Under the Paperwork Reduction Act, members of the public are not 
required to respond to a collection of information sponsored by the 
Federal government, and the government may not conduct or sponsor a 
collection, unless the information collection contains a currently 
valid OMB control number. Accordingly, independent auditors will not be 
required to comply with this RAO until OMB has given such approval.

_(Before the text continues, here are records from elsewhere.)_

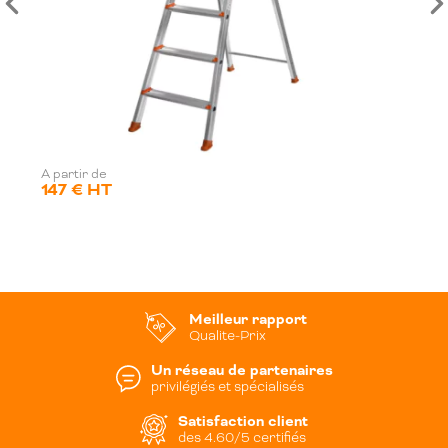
A partir de
147 € HT
Meilleur rapport
Qualite-Prix
Un réseau de partenaires
privilégiés et spécialisés
Satisfaction client
des 4.60/5 certifiés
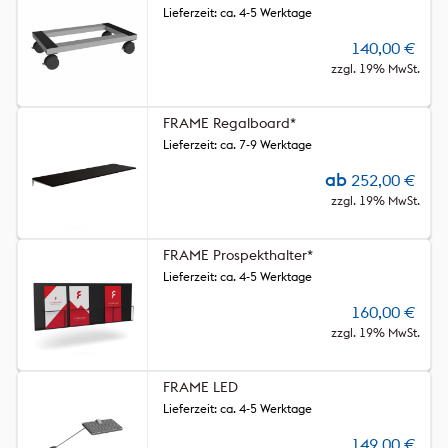
Lieferzeit: ca. 4-5 Werktage
140,00
€
zzgl. 19% MwSt.
FRAME Regalboard*
Lieferzeit: ca. 7-9 Werktage
ab
252,00
€
zzgl. 19% MwSt.
FRAME Prospekthalter*
Lieferzeit: ca. 4-5 Werktage
160,00
€
zzgl. 19% MwSt.
FRAME LED
Lieferzeit: ca. 4-5 Werktage
149,00
€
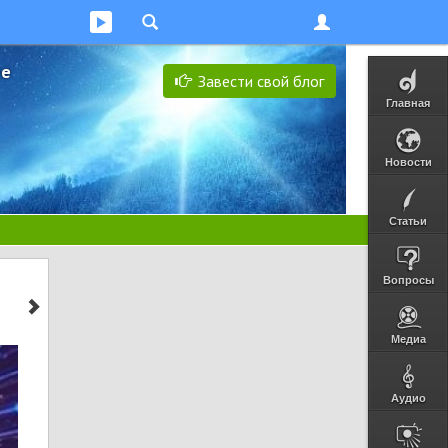
ее
Завести свой блог
Главная
Новости
Статьи
Вопросы
Медиа
Аудио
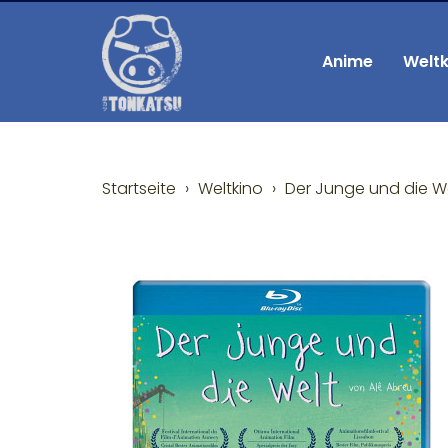
Anime
Weltk
Startseite
Weltkino
Der Junge und die We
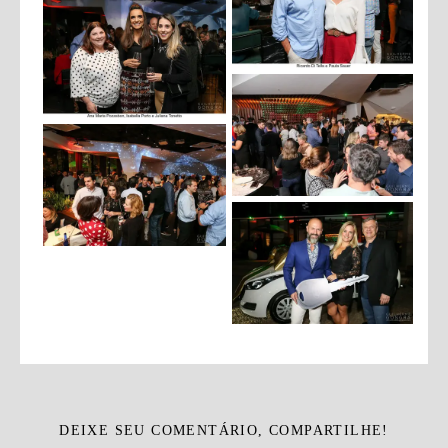
DEIXE SEU COMENTÁRIO, COMPARTILHE!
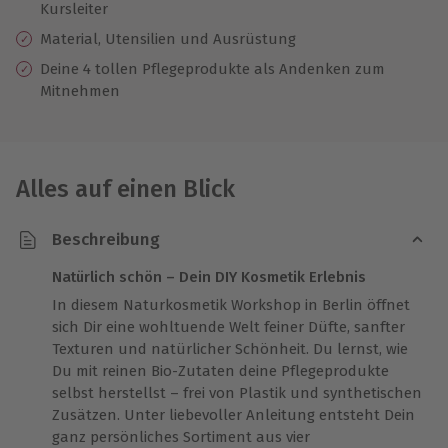
Kursleiter
Material, Utensilien und Ausrüstung
Deine 4 tollen Pflegeprodukte als Andenken zum
Mitnehmen
Alles auf einen Blick
Beschreibung
Natürlich schön – Dein DIY Kosmetik Erlebnis
In diesem Naturkosmetik Workshop in Berlin öffnet
sich Dir eine wohltuende Welt feiner Düfte, sanfter
Texturen und natürlicher Schönheit. Du lernst, wie
Du mit reinen Bio-Zutaten deine Pflegeprodukte
selbst herstellst – frei von Plastik und synthetischen
Zusätzen. Unter liebevoller Anleitung entsteht Dein
ganz persönliches Sortiment aus vier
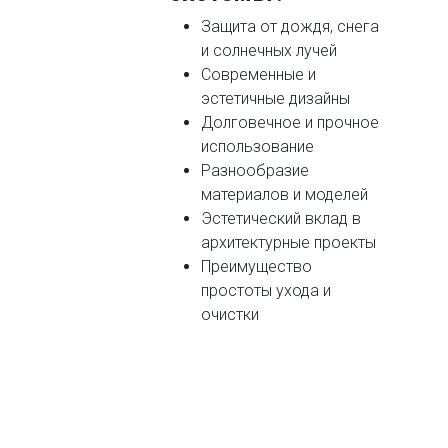
Защита от дождя, снега
и солнечных лучей
Современные и
эстетичные дизайны
Долговечное и прочное
использование
Разнообразие
материалов и моделей
Эстетический вклад в
архитектурные проекты
Преимущество
простоты ухода и
очистки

ASD 
will notify the public when OMB has approved the proposed information 
collection.
    This letter is issued pursuant to authority delegated under Section 
0.291 of the Commission's rules, 47 CFR 0.291. Applications for review 
under Section 1.115 of the Commission's rules, 47 CFR 1.115, must be 
filed within 30 days of the date of this letter. See 47 CFR 1.4(b)(2).

Federal Communications Commission.
Kenneth P. Moran,
Chief, Accounting Safeguards Division, Common Carrier Bureau.